Cognitive Sciences and Medieval Studies PDF Author: Juliana Dresvina
Publisher: University of Wales Press
ISBN: 1786836750
Category : History
Languages : en
Pages : 269

Book Description
With the rapid development of the cognitive sciences and their importance to how we contemplate questions about the mind and society, recent research in the humanities has been characterised by a ‘cognitive turn’. For their part, the humanities play an important role in forming popular ideas of the human mind and in analysing the way cognitive, psychological and emotional phenomena are experienced in time and space. This collection aims to inspire medievalists and other scholars within the humanities to engage with the tools and investigative methodologies deriving from cognitive sciences. Contributors explore topics including medieval and modern philosophy of mind, the psychology of religion, the history of psychological medicine and the re-emergence of the body in cognition. What is the value of mapping how neurons fire when engaging with literature and art?

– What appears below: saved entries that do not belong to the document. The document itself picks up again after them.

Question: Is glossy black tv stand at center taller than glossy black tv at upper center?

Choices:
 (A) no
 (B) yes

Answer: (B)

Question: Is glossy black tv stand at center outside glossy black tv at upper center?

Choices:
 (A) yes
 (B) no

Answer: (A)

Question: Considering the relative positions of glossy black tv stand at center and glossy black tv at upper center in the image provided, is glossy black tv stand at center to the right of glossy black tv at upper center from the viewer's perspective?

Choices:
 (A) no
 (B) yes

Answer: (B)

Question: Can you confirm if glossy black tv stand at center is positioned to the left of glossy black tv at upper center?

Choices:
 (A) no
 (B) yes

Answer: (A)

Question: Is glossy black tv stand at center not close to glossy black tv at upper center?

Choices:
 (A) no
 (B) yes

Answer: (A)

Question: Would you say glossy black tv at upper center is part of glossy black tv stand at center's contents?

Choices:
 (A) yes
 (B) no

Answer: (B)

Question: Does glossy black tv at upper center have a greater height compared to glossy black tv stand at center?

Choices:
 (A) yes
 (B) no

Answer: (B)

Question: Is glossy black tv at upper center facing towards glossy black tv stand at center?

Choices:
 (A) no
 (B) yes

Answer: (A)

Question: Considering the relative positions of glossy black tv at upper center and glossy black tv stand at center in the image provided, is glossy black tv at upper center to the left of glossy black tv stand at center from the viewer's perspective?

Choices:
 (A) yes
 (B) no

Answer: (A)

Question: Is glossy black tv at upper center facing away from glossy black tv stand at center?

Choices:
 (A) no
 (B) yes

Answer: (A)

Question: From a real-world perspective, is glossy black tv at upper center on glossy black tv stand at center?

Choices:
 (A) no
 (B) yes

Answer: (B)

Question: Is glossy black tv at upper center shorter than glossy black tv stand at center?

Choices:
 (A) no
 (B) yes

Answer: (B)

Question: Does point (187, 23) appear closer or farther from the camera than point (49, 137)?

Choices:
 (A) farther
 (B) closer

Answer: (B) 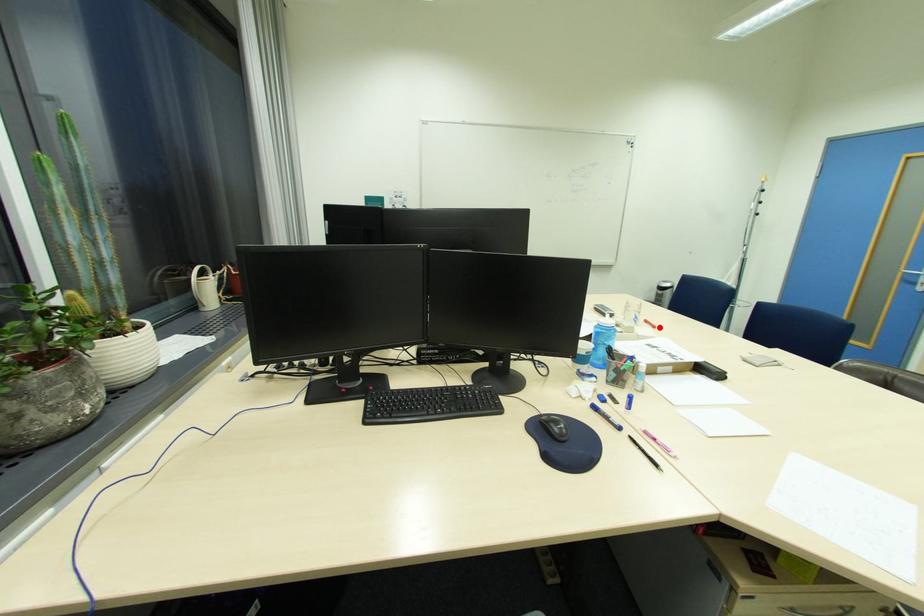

How can we understand psychological stress as a historically specific phenomenon? What can medieval mystics teach us about contemplation and cognition?

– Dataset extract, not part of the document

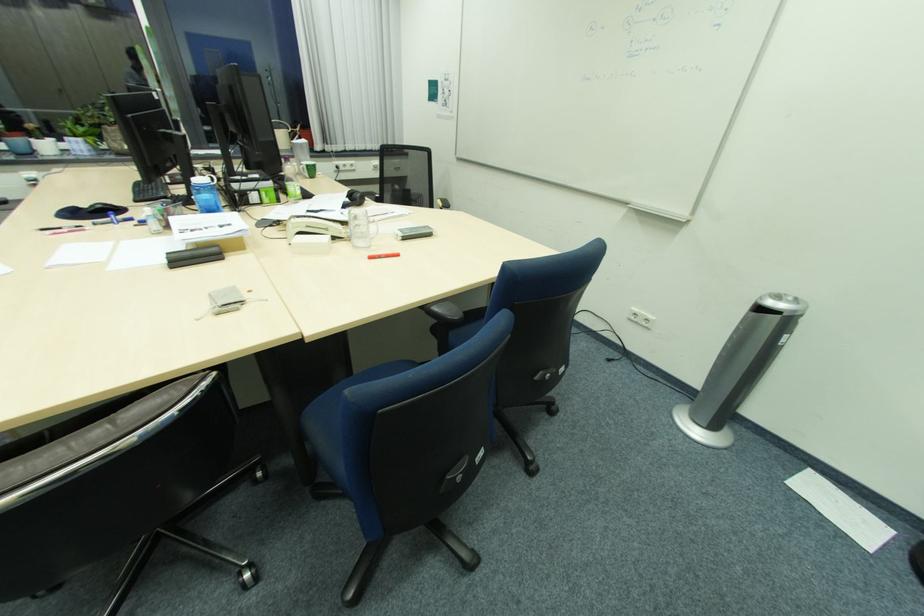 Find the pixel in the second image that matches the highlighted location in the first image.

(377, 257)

Medieval Commentaries on Aristotle's Categories

Medieval Commentaries on Aristotle's Categories PDF Author: Lloyd Newton
Publisher: BRILL
ISBN: 9047442075
Category : History
Languages : en
Pages : 449

Book Description
Medieval commentary writing has often been described as a way of "doing philosophy," and not without reason. The various commentaries on Aristotle's Categories we have from this period did not simply elaborate a dialectical exercise for training students; rather, they provided their authors with an unparalleled opportunity to work through crucial philosophical problems, many of which remain with us today. As such, this unique commentary tradition is important not only in its own right, but also to the history and development of philosophy as a whole. The contributors to this volume take a fresh look at it, examining a wide range of medieval commentators, from Simplicius to John Wyclif, and discussing such issues as the compatibility of Platonism with Aristotelianism; the influence of Avicenna; the relationship between grammar, logic, and metaphysics; the number of the categories; the status of the categories as a science realism vs. nominalism; and the relationship between categories.